Bill Viola is a recognized master who has been a pioneer of video art since the 1970s. One of the most influential American artists living today, for more than four decades he has been creating single-channel videotapes, video and sound installations, acoustical environments, as well as media works that accompany large-scale concerts and opera productions. Viola represented the USA at the Venice Biennale in 1995; selected solo exhibitions were held at the Whitney Museum of American Art (1997), the J. Paul Getty Museum, Los Angeles (2003), the Mori Art Museum, Tokyo (2006), the Grand Palais, Paris (2014), the Palazzo Strozzi in Florence (2017), the Guggenheim Museum in Bilbao (2017), the Royal Academy of Arts in London (2019), the Busan Museum of Art, South Korea (2020); and in St. Paul's Cathedral in London Martyrs (Earth, Air, Fire, Water) (2014), and the video-triptych Mary (2016) were installed as permanent installations.

This first solo exhibition in Russia covers fourteen years of Bill Viola’s practice. However, this is not a separate, isolated stage of his artistic career. Instead, it is a continuation of themes that always preoccupied the artist in his life and work. These artworks summarize a creative search that focuses on the human condition, the journey of man in this world from birth to death, and the transformations of the soul. Viola’s work has been influenced by his personal study of the world’s spiritual heritage, including Christian mysticism, Islamic Sufism, and Zen Buddhism, and by his frequent travels throughout the world. On his voyages, he recorded visual images and traditional music as well as observing how religion influences art and culture. From the standpoint of the medium, Viola’s experiments may be called an ongoing study of the possibilities of video technology. To make his artworks, he employs an extensive range of equipment. Viola’s practice has developed in tandem with technological progress.
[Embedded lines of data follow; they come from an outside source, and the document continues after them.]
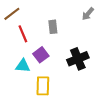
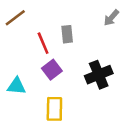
red line: (23, 34) -> (43, 43), moved
cyan triangle: (23, 66) -> (16, 86), moved

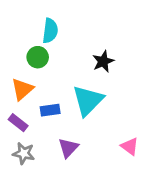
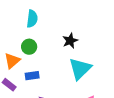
green circle: (38, 57) -> (29, 47), moved
cyan triangle: (88, 100) -> (80, 69), moved

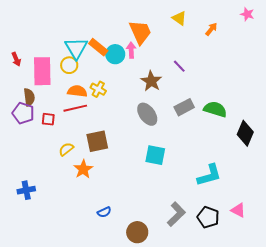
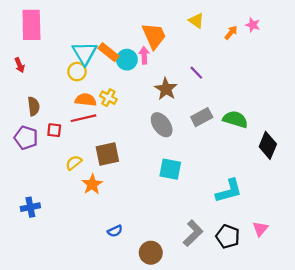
pink star: (247, 14) -> (253, 25), moved
pink rectangle: (42, 71) -> (31, 25), moved
purple pentagon: (23, 113) -> (26, 138), moved
pink triangle: (238, 210) -> (260, 229), turned 42

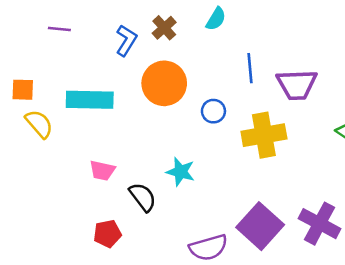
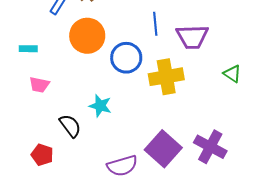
cyan rectangle: (90, 100) -> (28, 49), size x0.5
blue circle: (213, 111) -> (126, 58), size x1.6
pink trapezoid: (102, 170) -> (39, 85), moved
red pentagon: (107, 234) -> (42, 155), turned 30

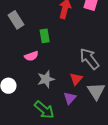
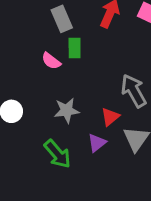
gray rectangle: (16, 20) -> (62, 19), moved
pink semicircle: (31, 56) -> (51, 61), moved, turned 48

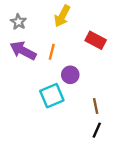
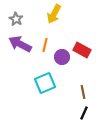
red rectangle: (96, 40) -> (82, 50), moved
purple circle: (70, 75) -> (62, 57), moved

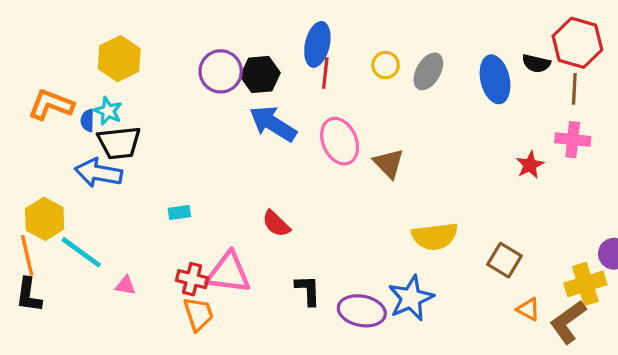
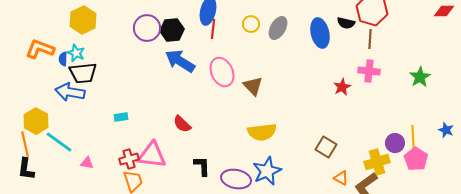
yellow semicircle: (435, 236) -> (262, 132), moved
red cross: (192, 279) -> (129, 159), turned -30

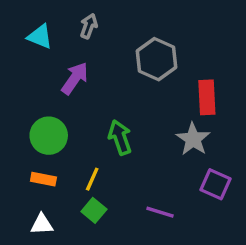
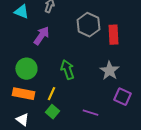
red rectangle: (207, 97) -> (113, 35), moved
orange rectangle: (43, 179) -> (23, 94), size x1.5
white triangle: (42, 224) -> (22, 120), turned 40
The exhibition is presented within the "Pushkin Museum XXI" project, which focuses on bringing together classical tradition and contemporary practice and offers the audience a new experience of art perception—through emotion and engagement. Bill Viola’s work is a fine example of rethinking traditional Western iconography, religious imagery and metaphors through its refraction in our contemporary environment by means of media art. Though the current exhibition does not provide direct juxtapositions with Viola’s sources of inspiration, curators invite viewers to identify iconographic references and migrating images by visiting the old master rooms of The Pushkin Museum after viewing this exhibition.

Walking on the Edge and The Encounter (both 2012), from the Mirage series, present a contemplative journey through an inner landscape. The two female figures in one work and the two male figures in the other move towards each other and then separate in the vastness of the Mojave Desert in California. These visual narratives combine Eastern spirituality and European traditions to tell the stories of how female wisdom is transferred from one generation to the next, and how a young man travels with an older man to find his own path. At the same time, these artworks convey the grandeur of an eternal natural landscape where a human being unites with the universe. The desert appeared for the first time in Viola’s work in Chott el-Djerid (A Portrait in Light and Heat) (1979), in which the artist sought not only to transgress the boundaries of reality, but also to turn the very act of seeing into an intellectual experience.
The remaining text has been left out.